# A nice proof for the Law of Cosines

We’ve been working on the Law of Cosines in my precalculus classes. And I am having them prove it by scaffolding up from specific triangles to more general triangles. And then with the most general triangles, students consider acute, obtuse, and right triangles.

Kids tend to struggle a bit on the first triangle, but as soon as they realize they need to draw an altitude, they see all that opens up with right triangles and are good. After that, for the rest of the concrete ones, they tend to breeze through. The place where they first stumble again is when they get to the fifth triangle, the one with the angle $\beta$. They get to $L^2=(5\sin\beta)^2+(4-5\cos\beta)^2$ but then don’t go any further. But since I know I want them to get to the law of cosines, I tell them to expand and look for something nice. Sometimes I’ll give them the answer ( $L^2=41-40\cos\beta$) and then say: work your work until it looks like this, with one trig function in it. From that point on, kids are in the zone.

For years, I used to teach this by giving kids waaaay too much information. And I kinda told them what to do… Meh. I was jumping way ahead to get to the formula. We weren’t savoring the thinking to get to the formula. Now we are.
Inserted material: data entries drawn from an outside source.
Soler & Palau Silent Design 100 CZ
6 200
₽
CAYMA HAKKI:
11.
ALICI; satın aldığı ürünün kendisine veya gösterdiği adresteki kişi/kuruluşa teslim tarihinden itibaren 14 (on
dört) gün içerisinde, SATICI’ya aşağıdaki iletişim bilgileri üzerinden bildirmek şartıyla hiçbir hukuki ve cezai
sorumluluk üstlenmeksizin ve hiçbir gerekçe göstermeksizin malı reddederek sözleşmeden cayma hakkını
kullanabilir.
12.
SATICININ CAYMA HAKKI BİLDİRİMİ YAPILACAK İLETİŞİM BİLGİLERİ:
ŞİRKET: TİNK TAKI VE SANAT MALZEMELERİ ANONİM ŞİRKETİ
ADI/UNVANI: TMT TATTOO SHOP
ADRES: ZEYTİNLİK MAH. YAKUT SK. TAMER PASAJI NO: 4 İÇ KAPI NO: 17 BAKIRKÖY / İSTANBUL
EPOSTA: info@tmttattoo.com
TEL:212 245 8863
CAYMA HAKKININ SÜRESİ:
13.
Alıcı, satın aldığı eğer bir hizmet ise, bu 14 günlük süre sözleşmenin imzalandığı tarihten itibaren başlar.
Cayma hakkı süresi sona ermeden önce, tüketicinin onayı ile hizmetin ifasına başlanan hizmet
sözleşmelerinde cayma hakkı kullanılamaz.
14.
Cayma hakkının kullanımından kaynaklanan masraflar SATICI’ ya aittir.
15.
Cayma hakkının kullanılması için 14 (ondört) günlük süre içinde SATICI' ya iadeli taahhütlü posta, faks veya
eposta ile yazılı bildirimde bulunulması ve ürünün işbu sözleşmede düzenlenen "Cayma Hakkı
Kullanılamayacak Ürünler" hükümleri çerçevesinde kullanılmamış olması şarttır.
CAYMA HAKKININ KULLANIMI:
That being said, I ran across something quite beautiful. A stunning proof of the Law of Cosines (at least for acute triangles) on the site trigonography. I love it because it looks like a proof for the Pythagorean theorem.  Which is nice because  the Law of Cosines is essentially a more generalized version of the Pythagoren theorem.

The area of the bottom square (the green one) is clearly the area of the top two squares (the red and blue ones) minus two green areas. Ummm…. $c^2=a^2+b^2-2ab\cos(C)$ anyone? You see the $c^2$ and the $a^2$ and $b^2$, but what you also see is that you’re taking out some area (the green bits). 

When introducing it to my class, I showed them this image: and said it was a proof of $c^2=a^2+b^2-2ab\cos(C)$.

And I just said to observe. To make statements based on what they see visually…Anything and everything. And if students could, see if they could make connections to the equation (but without writing anything down). After a short while of observations, I opened this geogebra applet and played around. I showed them what happened when we made angle C a right angle. They saw the green rectangles disappear, and how this would be a proof of the Pythagorean theorem if the blue areas and the pink areas were equal to each other. And then I squiggled and smushed the triangle about and eventually kids conjectured that the blue rectangle areas were equal, the pink rectangle areas were equal, and the green rectangle areas were equal. I told them that was true, and they were going to prove that. But before doing that, I asked them: if this was true, do you see a connection between this diagram and the law of cosines?

And kids eventually got there. They saw this argument, essentially… …and they realized that the green rectangles were probably the thing that was being subtracted out in the law of cosines!

At this point, I gave my kids a blank paper copy of the diagram, and groups work on proving that the blue rectangle areas were equal, the pink rectangle areas were equal, and the green rectangle areas were equal. They had seen all these right triangles before,  when they were looking at the diagram and making observations, so this went pretty quickly for most of them.

I love this proof of the law of cosines! Of course when I went online, I saw so many other beautiful proofs (look here, and the links at the bottom, for some). Troll the internet and be amazed! They are so elegant! This “scaling up” one might be my favorite. And here’s one that David Butler sent me (that is on the site I linked to above). And I remember proving the Pythagorean Theorem in geometry using the crossed chord theorem, and now the same argument here can be used for the law of cosines.

 To be clear, this diagram only works for acute triangles. I haven’t yet modified the argument to work for obtuse triangles.